-- Saved entries --
Content starts

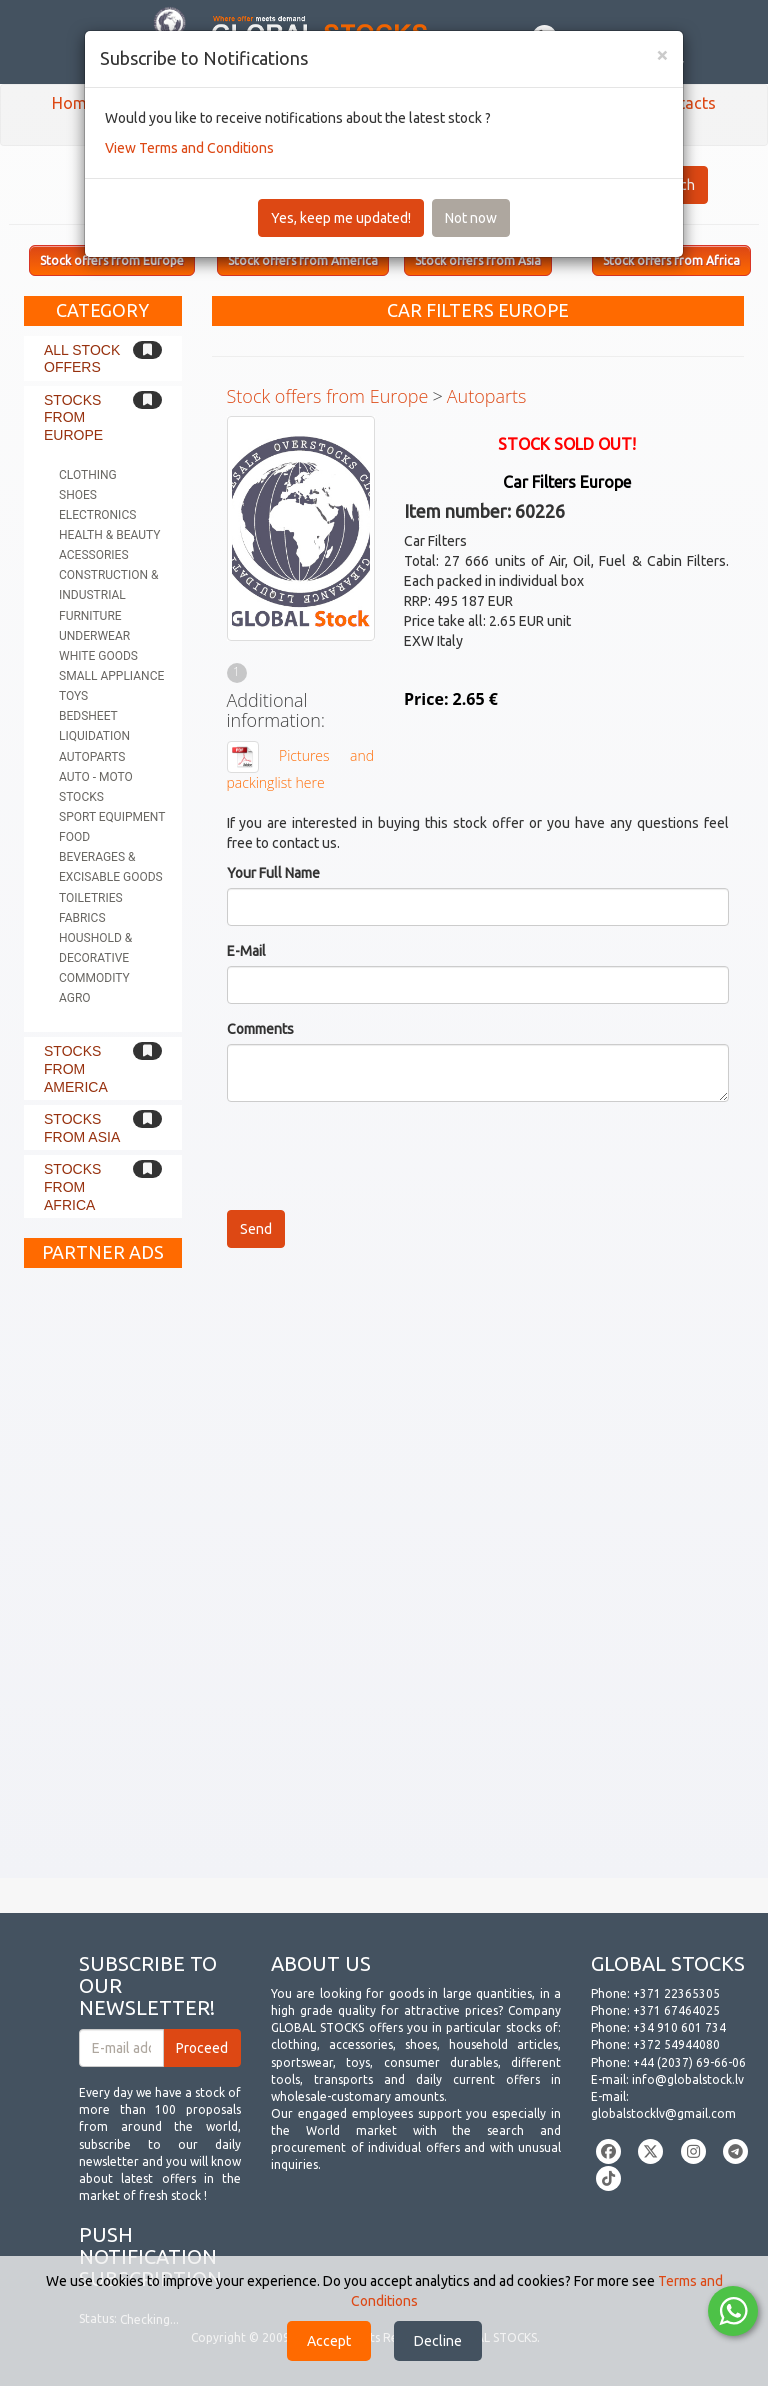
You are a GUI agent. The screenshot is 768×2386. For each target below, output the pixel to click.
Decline (438, 2341)
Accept (329, 2341)
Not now (471, 218)
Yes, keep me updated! (341, 218)
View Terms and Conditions (189, 148)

Content ends

-- Task item --
Transcribe exactly the lines from the one containing "Decline (438, 2341)" through the end of the records, both included, and nothing else.

-- Written reply --
Decline (438, 2341)
Accept (329, 2341)
Not now (471, 218)
Yes, keep me updated! (341, 218)
View Terms and Conditions (189, 148)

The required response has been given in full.